Copy out the entries that follow exactly, leaving out the pictures.

*** MATERIAL PROVIDED Section Begins ***

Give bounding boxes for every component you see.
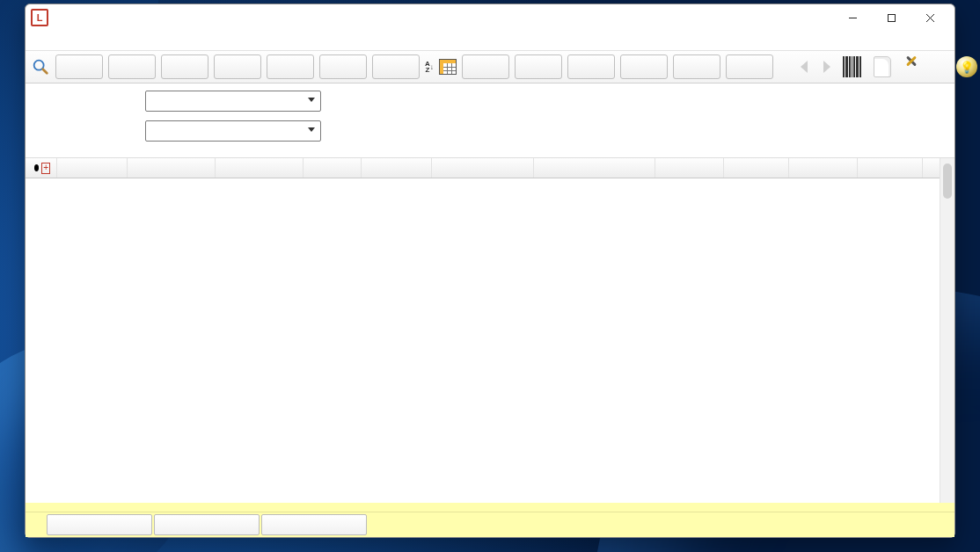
search-icon[interactable] xyxy=(31,56,50,77)
app-window: L xyxy=(25,4,955,538)
tools-icon[interactable] xyxy=(902,56,923,77)
tb2-dm[interactable] xyxy=(620,54,668,79)
row-bullet-icon xyxy=(34,164,39,171)
menu-maintenance[interactable] xyxy=(96,38,112,43)
toolbar: AZ↓ 💡 V xyxy=(26,50,954,84)
menu-window[interactable] xyxy=(128,38,143,43)
tb2-adr[interactable] xyxy=(567,54,615,79)
nav-next-icon[interactable] xyxy=(815,56,837,77)
barcode-icon[interactable] xyxy=(842,56,863,77)
th-channel[interactable] xyxy=(858,158,923,178)
titlebar[interactable]: L xyxy=(26,4,954,31)
close-button[interactable] xyxy=(911,5,949,30)
svg-rect-0 xyxy=(888,14,895,21)
th-address[interactable] xyxy=(789,158,858,178)
new-sheet-icon[interactable] xyxy=(872,56,893,77)
menu-utilities[interactable] xyxy=(80,38,96,43)
grid-icon[interactable] xyxy=(439,56,457,77)
tab-worksheet[interactable] xyxy=(47,514,152,535)
tb2-csharp[interactable] xyxy=(726,54,773,79)
expand-icon[interactable]: + xyxy=(41,163,50,174)
sort-az-icon[interactable]: AZ↓ xyxy=(425,56,434,77)
tb2-pos[interactable] xyxy=(462,54,509,79)
table-header: + xyxy=(26,158,954,178)
nav-prev-icon[interactable] xyxy=(794,56,815,77)
divider-bar xyxy=(26,503,954,512)
tb-adr[interactable] xyxy=(214,54,261,79)
tb2-ckt[interactable] xyxy=(673,54,720,79)
menu-file[interactable] xyxy=(33,38,48,43)
tb2-ch[interactable] xyxy=(515,54,562,79)
th-position[interactable] xyxy=(128,158,216,178)
view-combo[interactable] xyxy=(145,91,321,112)
menu-help[interactable] xyxy=(143,38,159,43)
th-color[interactable] xyxy=(432,158,534,178)
tb-dm[interactable] xyxy=(267,54,314,79)
table-body xyxy=(26,178,954,503)
tab-layout[interactable] xyxy=(261,514,367,535)
menu-edit[interactable] xyxy=(48,38,64,43)
menu-setup[interactable] xyxy=(112,38,128,43)
th-unit[interactable] xyxy=(216,158,304,178)
tb-csharp[interactable] xyxy=(372,54,420,79)
minimize-button[interactable] xyxy=(833,5,872,30)
menubar xyxy=(26,31,954,50)
bulb-icon[interactable]: 💡 xyxy=(956,56,977,77)
tb-all[interactable] xyxy=(55,54,103,79)
th-gobo[interactable] xyxy=(534,158,655,178)
filter-bar xyxy=(26,84,954,157)
th-accessory[interactable] xyxy=(362,158,432,178)
table: + xyxy=(26,157,954,503)
th-dimmer[interactable] xyxy=(724,158,789,178)
bottom-bar xyxy=(26,512,954,537)
tab-focus[interactable] xyxy=(154,514,260,535)
th-purpose[interactable] xyxy=(655,158,724,178)
menu-worksheet[interactable] xyxy=(64,38,80,43)
th-load[interactable] xyxy=(304,158,362,178)
sort-combo[interactable] xyxy=(145,120,321,142)
vertical-scrollbar[interactable] xyxy=(940,158,954,503)
tb-ckt[interactable] xyxy=(319,54,367,79)
th-insttype[interactable] xyxy=(57,158,128,178)
app-icon: L xyxy=(31,9,48,26)
tb-ch[interactable] xyxy=(161,54,208,79)
tb-pos[interactable] xyxy=(108,54,156,79)
maximize-button[interactable] xyxy=(872,5,911,30)
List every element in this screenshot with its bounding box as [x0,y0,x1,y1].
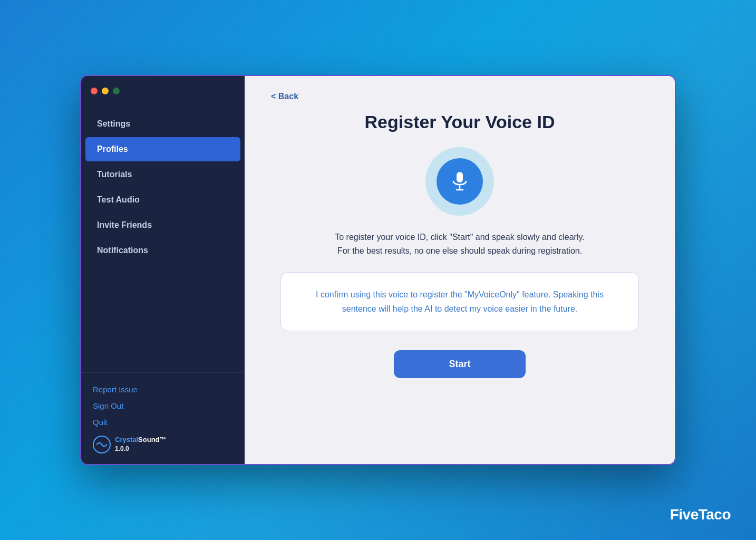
quit-link[interactable]: Quit [93,414,233,430]
mic-outer-circle [425,147,494,216]
instructions-text: To register your voice ID, click "Start"… [335,230,584,258]
brand-logo: CrystalSound™ 1.0.0 [93,436,233,454]
traffic-light-red[interactable] [91,88,98,94]
sidebar-bottom: Report Issue Sign Out Quit CrystalSound™… [81,372,245,464]
traffic-light-yellow[interactable] [102,88,109,94]
report-issue-link[interactable]: Report Issue [93,381,233,398]
sidebar-item-invite-friends[interactable]: Invite Friends [85,213,240,237]
mic-inner-circle[interactable] [437,158,483,205]
sidebar: Settings Profiles Tutorials Test Audio I… [81,76,245,464]
crystalsound-icon [93,436,111,454]
titlebar [81,76,245,105]
sidebar-item-notifications[interactable]: Notifications [85,238,240,263]
instructions-line2: For the best results, no one else should… [337,246,582,255]
sidebar-item-settings[interactable]: Settings [85,112,240,136]
fivetaco-label: FiveTaco [670,506,731,523]
sidebar-nav: Settings Profiles Tutorials Test Audio I… [81,105,245,372]
instructions-line1: To register your voice ID, click "Start"… [335,233,584,242]
back-button[interactable]: < Back [271,92,298,101]
app-window: Settings Profiles Tutorials Test Audio I… [80,75,676,465]
back-label: < Back [271,92,298,101]
page-title: Register Your Voice ID [271,112,648,132]
sidebar-item-test-audio[interactable]: Test Audio [85,188,240,212]
sign-out-link[interactable]: Sign Out [93,398,233,414]
main-content: < Back Register Your Voice ID To registe… [245,76,675,464]
confirm-box: I confirm using this voice to register t… [280,272,639,331]
microphone-icon [448,170,471,193]
mic-container [271,147,648,216]
sidebar-item-tutorials[interactable]: Tutorials [85,162,240,187]
sidebar-item-profiles[interactable]: Profiles [85,137,240,161]
svg-rect-1 [457,172,463,182]
fivetaco-logo: FiveTaco [670,506,731,523]
traffic-light-green[interactable] [113,88,120,94]
confirm-text: I confirm using this voice to register t… [302,287,617,316]
brand-name: CrystalSound™ 1.0.0 [115,436,167,454]
start-button[interactable]: Start [394,350,526,378]
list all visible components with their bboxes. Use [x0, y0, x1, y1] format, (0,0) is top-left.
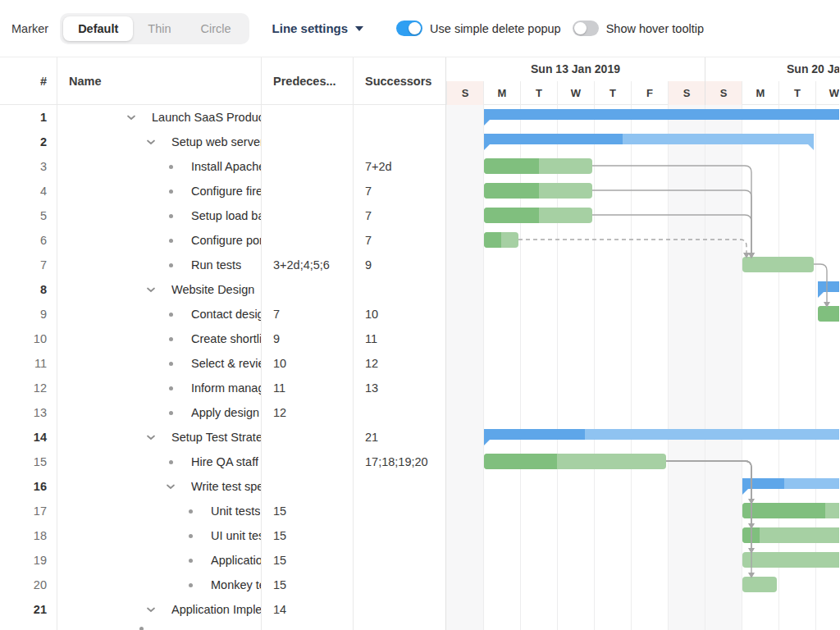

*** MATERIAL PROVIDED Section Ends ***

EXERCISE SOLUTION -
Give bounding boxes for every component you see.
search-icon[interactable] xyxy=(31,56,50,77)
app-window: L xyxy=(25,4,955,538)
tools-icon[interactable] xyxy=(902,56,923,77)
tb2-dm[interactable] xyxy=(620,54,668,79)
row-bullet-icon xyxy=(34,164,39,171)
menu-maintenance[interactable] xyxy=(96,38,112,43)
toolbar: AZ↓ 💡 V xyxy=(26,50,954,84)
menu-window[interactable] xyxy=(128,38,143,43)
tb2-adr[interactable] xyxy=(567,54,615,79)
nav-next-icon[interactable] xyxy=(815,56,837,77)
barcode-icon[interactable] xyxy=(842,56,863,77)
th-channel[interactable] xyxy=(858,158,923,178)
titlebar[interactable]: L xyxy=(26,4,954,31)
close-button[interactable] xyxy=(911,5,949,30)
svg-rect-0 xyxy=(888,14,895,21)
th-address[interactable] xyxy=(789,158,858,178)
new-sheet-icon[interactable] xyxy=(872,56,893,77)
menu-utilities[interactable] xyxy=(80,38,96,43)
grid-icon[interactable] xyxy=(439,56,457,77)
tab-worksheet[interactable] xyxy=(47,514,152,535)
tb2-csharp[interactable] xyxy=(726,54,773,79)
expand-icon[interactable]: + xyxy=(41,163,50,174)
sort-az-icon[interactable]: AZ↓ xyxy=(425,56,434,77)
tb2-pos[interactable] xyxy=(462,54,509,79)
table-header: + xyxy=(26,158,954,178)
nav-prev-icon[interactable] xyxy=(794,56,815,77)
divider-bar xyxy=(26,503,954,512)
tb-adr[interactable] xyxy=(214,54,261,79)
tb2-ckt[interactable] xyxy=(673,54,720,79)
menu-file[interactable] xyxy=(33,38,48,43)
tb2-ch[interactable] xyxy=(515,54,562,79)
th-position[interactable] xyxy=(128,158,216,178)
view-combo[interactable] xyxy=(145,91,321,112)
menu-help[interactable] xyxy=(143,38,159,43)
th-color[interactable] xyxy=(432,158,534,178)
tb-dm[interactable] xyxy=(267,54,314,79)
table-body xyxy=(26,178,954,503)
tab-layout[interactable] xyxy=(261,514,367,535)
menu-edit[interactable] xyxy=(48,38,64,43)
menu-setup[interactable] xyxy=(112,38,128,43)
th-unit[interactable] xyxy=(216,158,304,178)
tb-csharp[interactable] xyxy=(372,54,420,79)
minimize-button[interactable] xyxy=(833,5,872,30)
menubar xyxy=(26,31,954,50)
bulb-icon[interactable]: 💡 xyxy=(956,56,977,77)
tb-all[interactable] xyxy=(55,54,103,79)
th-gobo[interactable] xyxy=(534,158,655,178)
filter-bar xyxy=(26,84,954,157)
th-accessory[interactable] xyxy=(362,158,432,178)
table: + xyxy=(26,157,954,503)
th-dimmer[interactable] xyxy=(724,158,789,178)
bottom-bar xyxy=(26,512,954,537)
tab-focus[interactable] xyxy=(154,514,260,535)
th-purpose[interactable] xyxy=(655,158,724,178)
menu-worksheet[interactable] xyxy=(64,38,80,43)
th-load[interactable] xyxy=(304,158,362,178)
sort-combo[interactable] xyxy=(145,120,321,142)
vertical-scrollbar[interactable] xyxy=(940,158,954,503)
tb-ckt[interactable] xyxy=(319,54,367,79)
th-insttype[interactable] xyxy=(57,158,128,178)
app-icon: L xyxy=(31,9,48,26)
tb-ch[interactable] xyxy=(161,54,208,79)
tb-pos[interactable] xyxy=(108,54,156,79)
maximize-button[interactable] xyxy=(872,5,911,30)
List every element in this screenshot with its bounding box as [x0,y0,x1,y1].
quit-link[interactable]: Quit [93,414,233,430]
mic-outer-circle [425,147,494,216]
instructions-text: To register your voice ID, click "Start"… [335,230,584,258]
brand-logo: CrystalSound™ 1.0.0 [93,436,233,454]
traffic-light-red[interactable] [91,88,98,94]
sidebar-bottom: Report Issue Sign Out Quit CrystalSound™… [81,372,245,464]
traffic-light-yellow[interactable] [102,88,109,94]
report-issue-link[interactable]: Report Issue [93,381,233,398]
sidebar-item-invite-friends[interactable]: Invite Friends [85,213,240,237]
mic-inner-circle[interactable] [437,158,483,205]
sidebar: Settings Profiles Tutorials Test Audio I… [81,76,245,464]
crystalsound-icon [93,436,111,454]
titlebar [81,76,245,105]
sidebar-item-notifications[interactable]: Notifications [85,238,240,263]
instructions-line2: For the best results, no one else should… [337,246,582,255]
sidebar-item-settings[interactable]: Settings [85,112,240,136]
fivetaco-label: FiveTaco [670,506,731,523]
sidebar-nav: Settings Profiles Tutorials Test Audio I… [81,105,245,372]
instructions-line1: To register your voice ID, click "Start"… [335,233,584,242]
back-button[interactable]: < Back [271,92,298,101]
app-window: Settings Profiles Tutorials Test Audio I… [80,75,676,465]
back-label: < Back [271,92,298,101]
page-title: Register Your Voice ID [271,112,648,132]
sidebar-item-test-audio[interactable]: Test Audio [85,188,240,212]
sign-out-link[interactable]: Sign Out [93,398,233,414]
main-content: < Back Register Your Voice ID To registe… [245,76,675,464]
confirm-box: I confirm using this voice to register t… [280,272,639,331]
microphone-icon [448,170,471,193]
mic-container [271,147,648,216]
sidebar-item-tutorials[interactable]: Tutorials [85,162,240,187]
sidebar-item-profiles[interactable]: Profiles [85,137,240,161]
svg-rect-1 [457,172,463,182]
fivetaco-logo: FiveTaco [670,506,731,523]
traffic-light-green[interactable] [113,88,120,94]
confirm-text: I confirm using this voice to register t… [302,287,617,316]
brand-name: CrystalSound™ 1.0.0 [115,436,167,454]
start-button[interactable]: Start [394,350,526,378]
list all visible components with their bboxes. Use [x0, y0, x1, y1] format, (0,0) is top-left.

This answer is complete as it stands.